Assignment
Select the lines of the records containing the word "Demand" and list them.

Segment Start: Task input

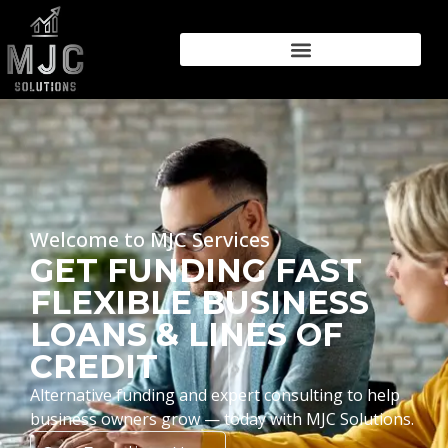
Welcome to MJC Services
GET FUNDING FAST
FLEXIBLE BUSINESS
LOANS & LINES OF
CREDIT
Alternative funding and expert consulting to help
business owners grow — today with MJC Solutions.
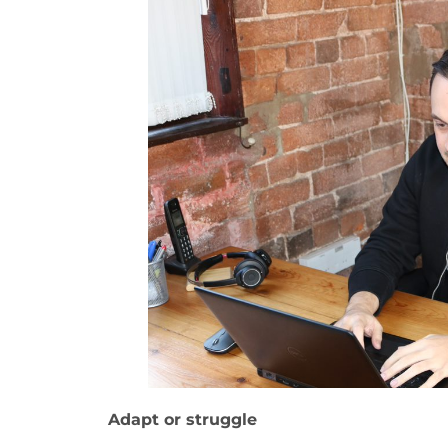
Adapt or struggle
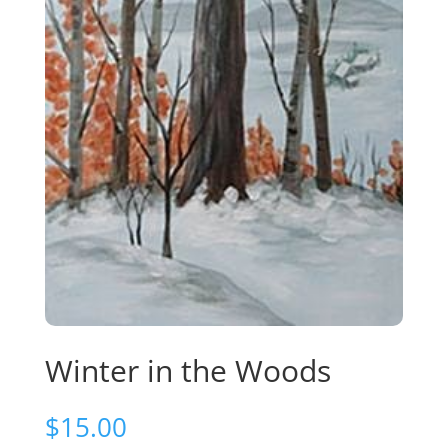
Winter in the Woods
$
15.00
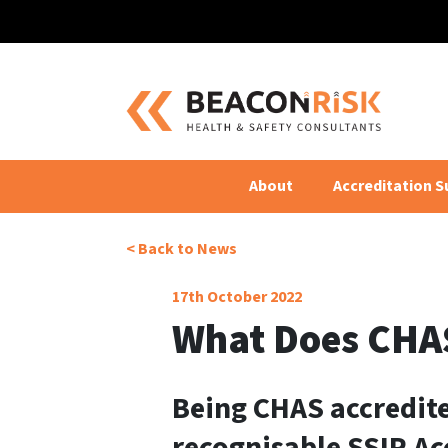
Back to 
About
Accreditation S
< Back to News
17th October 2022
What Does CHA
Being CHAS accredite
recognisable SSIP Ac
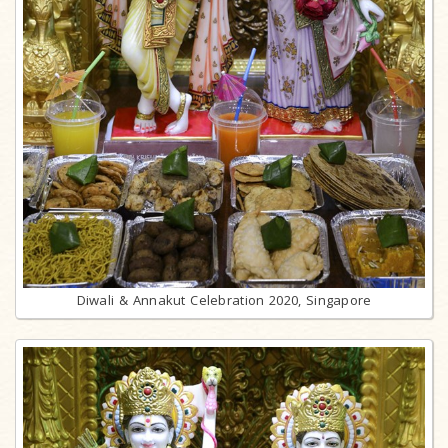
Diwali & Annakut Celebration 2020, Singapore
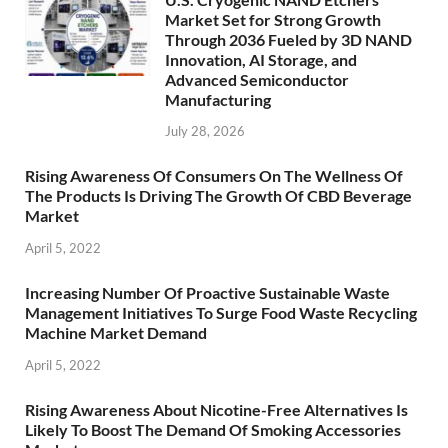
Market Set for Strong Growth
Through 2036 Fueled by 3D NAND
Innovation, AI Storage, and
Advanced Semiconductor
Manufacturing
July 28, 2026
Rising Awareness Of Consumers On The Wellness Of
The Products Is Driving The Growth Of CBD Beverage
Market
April 5, 2022
Increasing Number Of Proactive Sustainable Waste
Management Initiatives To Surge Food Waste Recycling
Machine Market Demand
April 5, 2022
Rising Awareness About Nicotine-Free Alternatives Is
Likely To Boost The Demand Of Smoking Accessories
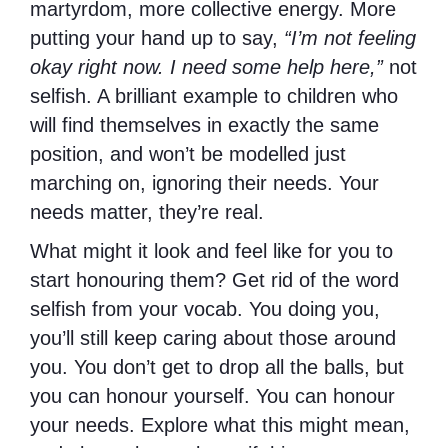
martyrdom, more collective energy. More
putting your hand up to say,
“I’m not feeling
okay right now. I need some help here,”
not
selfish. A brilliant example to children who
will find themselves in exactly the same
position, and won’t be modelled just
marching on, ignoring their needs. Your
needs matter, they’re real.
What might it look and feel like for you to
start honouring them? Get rid of the word
selfish from your vocab. You doing you,
you’ll still keep caring about those around
you. You don’t get to drop all the balls, but
you can honour yourself. You can honour
your needs. Explore what this might mean,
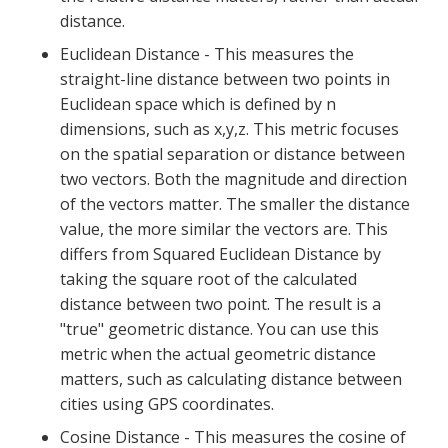
distance.
Euclidean Distance - This measures the
straight-line distance between two points in
Euclidean space which is defined by n
dimensions, such as x,y,z. This metric focuses
on the spatial separation or distance between
two vectors. Both the magnitude and direction
of the vectors matter. The smaller the distance
value, the more similar the vectors are. This
differs from Squared Euclidean Distance by
taking the square root of the calculated
distance between two point. The result is a
"true" geometric distance. You can use this
metric when the actual geometric distance
matters, such as calculating distance between
cities using GPS coordinates.
Cosine Distance - This measures the cosine of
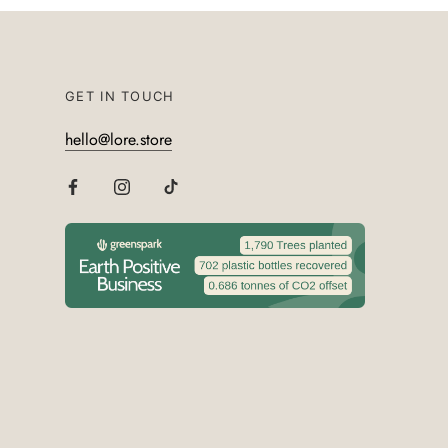
GET IN TOUCH
hello@lore.store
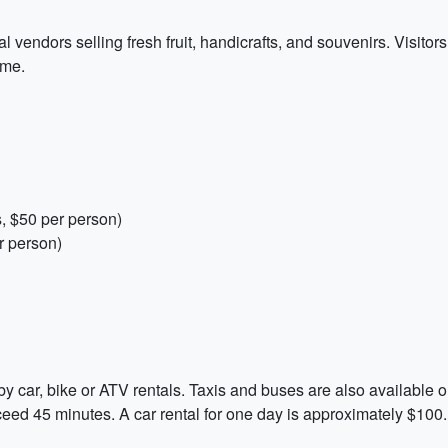
l vendors selling fresh fruit, handicrafts, and souvenirs. Visitor
ome.
, $50 per person)
r person)
 car, bike or ATV rentals. Taxis and buses are also available o
xceed 45 minutes. A car rental for one day is approximately $100.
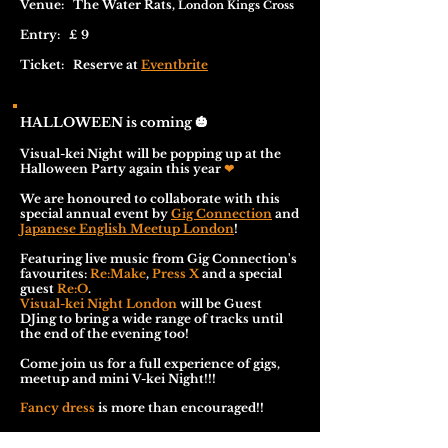
Venue: The Water Rats,
London Kings Cross
Entry: £ 9
Ticket: Reserve at
Eventbrite
HALLOWEEN is coming
🎃
Visual-kei Night will be popping up at the
Halloween Party again this year
❤
We are honoured to collaborate with this
special annual event by
Gig Connection
and
Japanese English Meetup London
!
Featuring live music from Gig Connection's
favourites:
Re:Make
,
Press X
and a special
guest
Re:O
.
Visual-kei Night London
will be Guest
DJing to bring a wide range of tracks until
the end of the evening too!
Come join us for a full experience of gigs,
meetup and mini V-kei Night!!!
Fancy dress
is more than encouraged!!
*18+ only, ID required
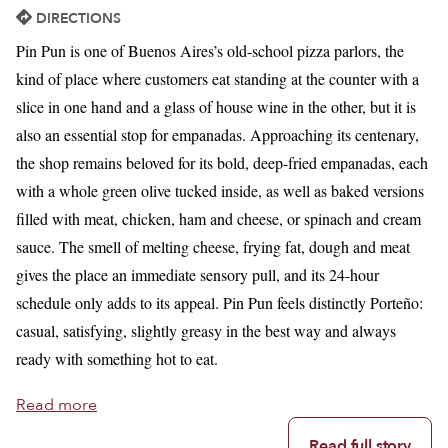
DIRECTIONS
Pin Pun is one of Buenos Aires’s old-school pizza parlors, the
kind of place where customers eat standing at the counter with a
slice in one hand and a glass of house wine in the other, but it is
also an essential stop for empanadas. Approaching its centenary,
the shop remains beloved for its bold, deep-fried empanadas, each
with a whole green olive tucked inside, as well as baked versions
filled with meat, chicken, ham and cheese, or spinach and cream
sauce. The smell of melting cheese, frying fat, dough and meat
gives the place an immediate sensory pull, and its 24-hour
schedule only adds to its appeal. Pin Pun feels distinctly Porteño:
casual, satisfying, slightly greasy in the best way and always
ready with something hot to eat.
Read more
Read full story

Segment End: Task input

Final answer
Machine Market Demand
Likely To Boost The Demand Of Smoking Accessories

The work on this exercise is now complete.